What is expected: Your answer should consist only of the records, copied exactly, with the images removed.

[Data for this exercise — start]

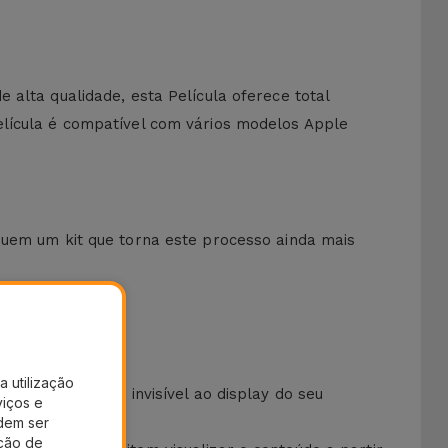
alta qualidade, esta Película oferece total
elícula é compatível com vários modelos Apple
uem um kit que torna este processo ainda mais
ilizados.
a utilização
a proteção extra invisível ao display do seu
viços e
dem ser
ação de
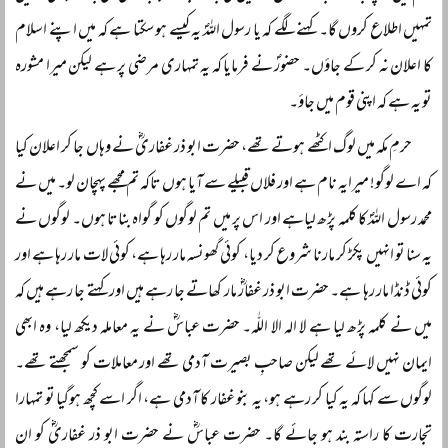
تمہیں اطلاع کروں گا۔ کہنے لگے کہ یا رسول اللہؐ یہ کیسے ہو سکتا ہے کہ میں اپنے اسلام
کا اعلان نہ کر کے جاؤں۔ حضورؐ نے فرمایا کہ یہ تمہاری مرضی پر ہے لیکن میرا مشورہ
تو یہ ہے کہ اپنی قوم میں جاؤ۔
حرمِ مکہ میں لوگ اکٹھے ہوتے تھے، حضرت ابو ذر غفاریؓ نے وہاں جا کر اعلان کیا
کہ اے لوگو! میرایہ نام ہے اور فلاں قبیلے سے آیا ہوں تاکہ تم مجھے پہچان لو۔ میں نے
محمد رسول اللہؐ کا کلمہ پڑھ لیاہے اور اس پر میں تم لوگوں کو گواہ بناتا ہوں۔ لوگوں نے
یہ سنا تو انہیں پکڑ کر مارنا شروع کر دیا، کوئی گھونسہ مار رہا ہے، کوئی لات مار رہا ہے اور
کوئی ڈنڈا مار رہا ہے۔ حضرت ابو ذر غفارؓ مار کھاتے جا رہے ہیں اور کہتے جا رہے ہیں کہ
میں نے کلمہ پڑھ لیا ہے لا الہ الا اللّٰہ۔ حضرت عباسؓ نے یہ معاملہ دیکھ لیا، وہ ابھی
ایمان نہیں لائے تھے لیکن صاحبِ بصیرت آدمی تھے اور معاملات کو سمجھتے تھے۔
لوگوں سے کہا کہ یہ کیا کر رہے ہو، یہ بنو غفار کا آدمی ہے، اگر اسے کچھ ہوگیا تو تمہارا
تجارت کا راستہ بند ہو جائے گا۔ حضرت عباسؓ نے حضرت ابو ذر غفاریؓ کو ان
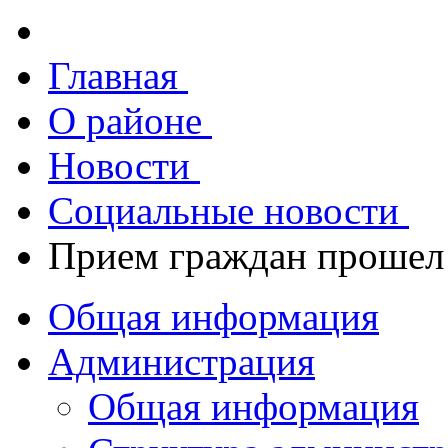
Главная
О районе
Новости
Социальные новости
Прием граждан прошел 
Общая информация
Администрация
Общая информация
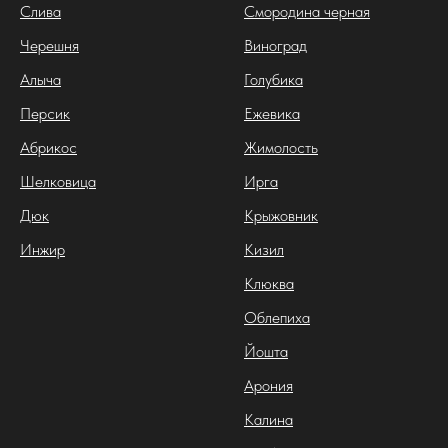
Слива
Смородина черная
Черешня
Виноград
Алыча
Голубика
Персик
Ежевика
Абрикос
Жимолость
Шелковица
Ирга
Дюк
Крыжовник
Инжир
Кизил
Клюква
Облепиха
Йошта
Арония
Калина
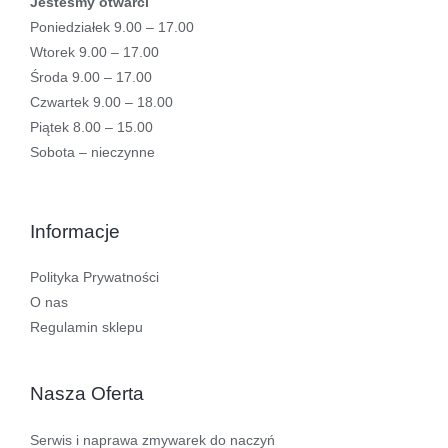
Jesteśmy otwarci
Poniedziałek 9.00 – 17.00
Wtorek 9.00 – 17.00
Środa 9.00 – 17.00
Czwartek 9.00 – 18.00
Piątek 8.00 – 15.00
Sobota – nieczynne
Informacje
Polityka Prywatności
O nas
Regulamin sklepu
Nasza Oferta
Serwis i naprawa zmywarek do naczyń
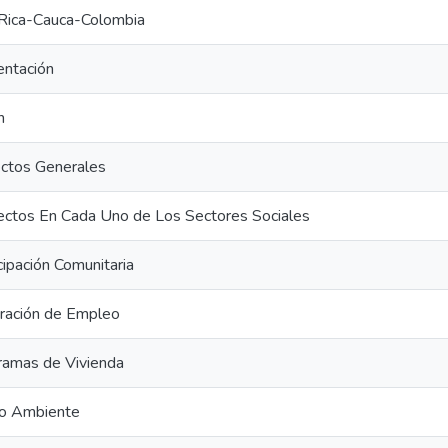
 Rica-Cauca-Colombia
entación
n
ctos Generales
ectos En Cada Uno de Los Sectores Sociales
cipación Comunitaria
ración de Empleo
ramas de Vivienda
o Ambiente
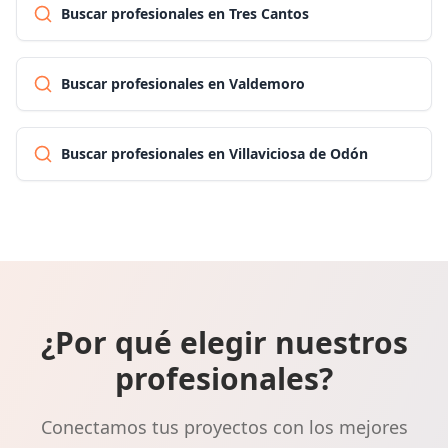
Buscar profesionales en Tres Cantos
Buscar profesionales en Valdemoro
Buscar profesionales en Villaviciosa de Odón
¿Por qué elegir nuestros
profesionales?
Conectamos tus proyectos con los mejores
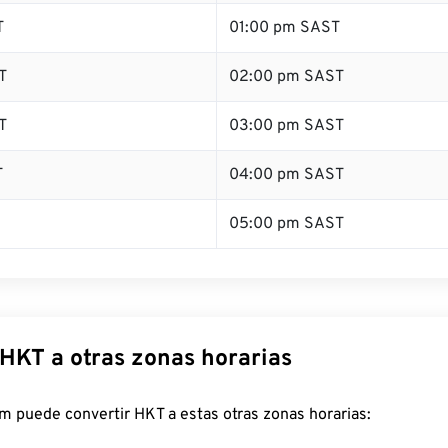
T
01:00 pm SAST
T
02:00 pm SAST
T
03:00 pm SAST
T
04:00 pm SAST
05:00 pm SAST
 HKT a otras zonas horarias
m puede convertir HKT a estas otras zonas horarias:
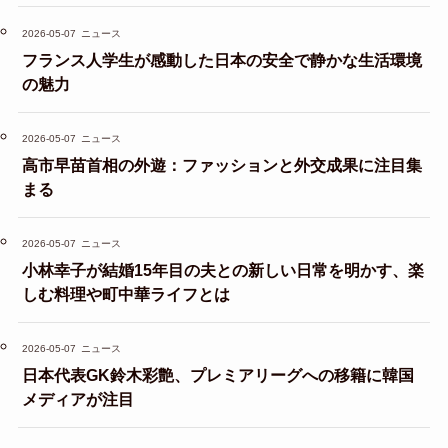
2026-05-07
ニュース
フランス人学生が感動した日本の安全で静かな生活環境
の魅力
2026-05-07
ニュース
高市早苗首相の外遊：ファッションと外交成果に注目集
まる
2026-05-07
ニュース
小林幸子が結婚15年目の夫との新しい日常を明かす、楽
しむ料理や町中華ライフとは
2026-05-07
ニュース
日本代表GK鈴木彩艶、プレミアリーグへの移籍に韓国
メディアが注目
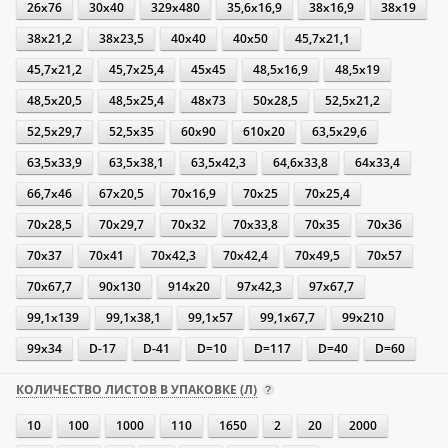
26х76
30х40
329х480
35,6х16,9
38х16,9
38х19
38х21,2
38х23,5
40х40
40х50
45,7х21,1
45,7х21,2
45,7х25,4
45х45
48,5х16,9
48,5х19
48,5х20,5
48,5х25,4
48х73
50х28,5
52,5х21,2
52,5х29,7
52,5х35
60х90
610х20
63,5х29,6
63,5х33,9
63,5х38,1
63,5х42,3
64,6х33,8
64х33,4
66,7х46
67х20,5
70х16,9
70х25
70х25,4
70х28,5
70х29,7
70х32
70х33,8
70х35
70х36
70х37
70х41
70х42,3
70х42,4
70х49,5
70х57
70х67,7
90х130
914х20
97х42,3
97х67,7
99,1х139
99,1х38,1
99,1х57
99,1х67,7
99х210
99х34
D-17
D-41
D=10
D=117
D=40
D=60
КОЛИЧЕСТВО ЛИСТОВ В УПАКОВКЕ (Л)
10
100
1000
110
1650
2
20
2000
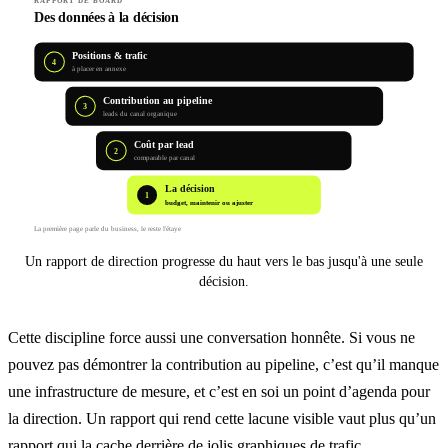
RAPPORT DE BOARD
Des données à la décision
Positions & trafic
4
à placer en annexe
Contribution au pipeline
3
leads du canal organique
Coût par lead
2
comparable par canal
La décision
1
budget, maintenir ou ajuster
La première page parle du business, le reste l'étaye
Un rapport de direction progresse du haut vers le bas jusqu'à une seule
décision.
Cette discipline force aussi une conversation honnête. Si vous ne
pouvez pas démontrer la contribution au pipeline, c’est qu’il manque
une infrastructure de mesure, et c’est en soi un point d’agenda pour
la direction. Un rapport qui rend cette lacune visible vaut plus qu’un
rapport qui la cache derrière de jolis graphiques de trafic.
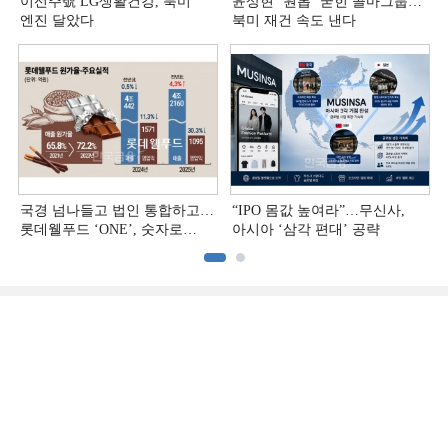
이선주號 LG생활건강, 북미
윤상현 ‘원톱ʼ 굳힌 콜마그룹…
엔진 달았다
북미 재건 속도 낸다
국경 넘나들고 법인 통합하고…
“IPO 몸값 높여라”…무신사,
롯데웰푸드 ‘ONE’, 숫자로
아시아 ‘삼각 편대’ 공략
증명하다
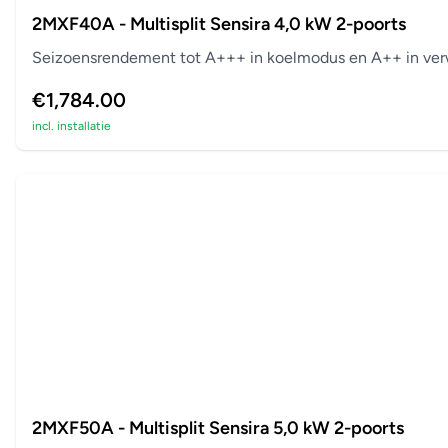
2MXF40A - Multisplit Sensira 4,0 kW 2-poorts
Seizoensrendement tot A+++ in koelmodus en A++ in verw
€1,784.00
incl. installatie
2MXF50A - Multisplit Sensira 5,0 kW 2-poorts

[Data for this exercise — finish]

Written response:
alta qualidade, esta Película oferece total
elícula é compatível com vários modelos Apple
uem um kit que torna este processo ainda mais
ilizados.
a utilização
a proteção extra invisível ao display do seu
viços e
dem ser
ação de
تمہیں اطلاع کروں گا۔ کہنے لگے کہ یا رسول اللہؐ یہ کیسے ہو سکتا ہے کہ میں اپنے اسلام
کا اعلان نہ کر کے جاؤں۔ حضورؐ نے فرمایا کہ یہ تمہاری مرضی پر ہے لیکن میرا مشورہ
تو یہ ہے کہ اپنی قوم میں جاؤ۔
حرمِ مکہ میں لوگ اکٹھے ہوتے تھے، حضرت ابو ذر غفاریؓ نے وہاں جا کر اعلان کیا
کہ اے لوگو! میرایہ نام ہے اور فلاں قبیلے سے آیا ہوں تاکہ تم مجھے پہچان لو۔ میں نے
محمد رسول اللہؐ کا کلمہ پڑھ لیاہے اور اس پر میں تم لوگوں کو گواہ بناتا ہوں۔ لوگوں نے
یہ سنا تو انہیں پکڑ کر مارنا شروع کر دیا، کوئی گھونسہ مار رہا ہے، کوئی لات مار رہا ہے اور
کوئی ڈنڈا مار رہا ہے۔ حضرت ابو ذر غفارؓ مار کھاتے جا رہے ہیں اور کہتے جا رہے ہیں کہ
میں نے کلمہ پڑھ لیا ہے لا الہ الا اللّٰہ۔ حضرت عباسؓ نے یہ معاملہ دیکھ لیا، وہ ابھی
ایمان نہیں لائے تھے لیکن صاحبِ بصیرت آدمی تھے اور معاملات کو سمجھتے تھے۔
لوگوں سے کہا کہ یہ کیا کر رہے ہو، یہ بنو غفار کا آدمی ہے، اگر اسے کچھ ہوگیا تو تمہارا
تجارت کا راستہ بند ہو جائے گا۔ حضرت عباسؓ نے حضرت ابو ذر غفاریؓ کو ان
Главная
О районе
Новости
Социальные новости
Прием граждан прошел 
Общая информация
Администрация
Общая информация
Слива
Смородина черная
Черешня
Виноград
Алыча
Голубика
Персик
Ежевика
Абрикос
Жимолость
Шелковица
Ирга
Дюк
Крыжовник
Инжир
Кизил
Клюква
Облепиха
Йошта
Арония
Калина
Jesteśmy otwarci
Poniedziałek 9.00 – 17.00
Wtorek 9.00 – 17.00
Środa 9.00 – 17.00
Czwartek 9.00 – 18.00
Piątek 8.00 – 15.00
Sobota – nieczynne
Informacje
Polityka Prywatności
O nas
Regulamin sklepu
Nasza Oferta
Serwis i naprawa zmywarek do naczyń
 Rica-Cauca-Colombia
entación
n
ctos Generales
ectos En Cada Uno de Los Sectores Sociales
cipación Comunitaria
ración de Empleo
ramas de Vivienda
o Ambiente
Buscar profesionales en Tres Cantos
Buscar profesionales en Valdemoro
Buscar profesionales en Villaviciosa de Odón
¿Por qué elegir nuestros
profesionales?
Conectamos tus proyectos con los mejores
T
01:00 pm SAST
T
02:00 pm SAST
T
03:00 pm SAST
T
04:00 pm SAST
05:00 pm SAST
 HKT a otras zonas horarias
m puede convertir HKT a estas otras zonas horarias:
2026-05-07
ニュース
フランス人学生が感動した日本の安全で静かな生活環境
の魅力
2026-05-07
ニュース
高市早苗首相の外遊：ファッションと外交成果に注目集
まる
2026-05-07
ニュース
小林幸子が結婚15年目の夫との新しい日常を明かす、楽
しむ料理や町中華ライフとは
2026-05-07
ニュース
日本代表GK鈴木彩艶、プレミアリーグへの移籍に韓国
メディアが注目
26х76
30х40
329х480
35,6х16,9
38х16,9
38х19
38х21,2
38х23,5
40х40
40х50
45,7х21,1
45,7х21,2
45,7х25,4
45х45
48,5х16,9
48,5х19
48,5х20,5
48,5х25,4
48х73
50х28,5
52,5х21,2
52,5х29,7
52,5х35
60х90
610х20
63,5х29,6
63,5х33,9
63,5х38,1
63,5х42,3
64,6х33,8
64х33,4
66,7х46
67х20,5
70х16,9
70х25
70х25,4
70х28,5
70х29,7
70х32
70х33,8
70х35
70х36
70х37
70х41
70х42,3
70х42,4
70х49,5
70х57
70х67,7
90х130
914х20
97х42,3
97х67,7
99,1х139
99,1х38,1
99,1х57
99,1х67,7
99х210
99х34
D-17
D-41
D=10
D=117
D=40
D=60
КОЛИЧЕСТВО ЛИСТОВ В УПАКОВКЕ (Л)
10
100
1000
110
1650
2
20
2000
RAPPORT DE BOARD
Des données à la décision
Positions & trafic
4
à placer en annexe
Contribution au pipeline
3
leads du canal organique
Coût par lead
2
comparable par canal
La décision
1
budget, maintenir ou ajuster
La première page parle du business, le reste l'étaye
Un rapport de direction progresse du haut vers le bas jusqu'à une seule
décision.
Cette discipline force aussi une conversation honnête. Si vous ne
pouvez pas démontrer la contribution au pipeline, c’est qu’il manque
une infrastructure de mesure, et c’est en soi un point d’agenda pour
la direction. Un rapport qui rend cette lacune visible vaut plus qu’un
rapport qui la cache derrière de jolis graphiques de trafic.
이선주號 LG생활건강, 북미
윤상현 ‘원톱ʼ 굳힌 콜마그룹…
엔진 달았다
북미 재건 속도 낸다
국경 넘나들고 법인 통합하고…
“IPO 몸값 높여라”…무신사,
롯데웰푸드 ‘ONE’, 숫자로
아시아 ‘삼각 편대’ 공략
증명하다
2MXF40A - Multisplit Sensira 4,0 kW 2-poorts
Seizoensrendement tot A+++ in koelmodus en A++ in verw
€1,784.00
incl. installatie
2MXF50A - Multisplit Sensira 5,0 kW 2-poorts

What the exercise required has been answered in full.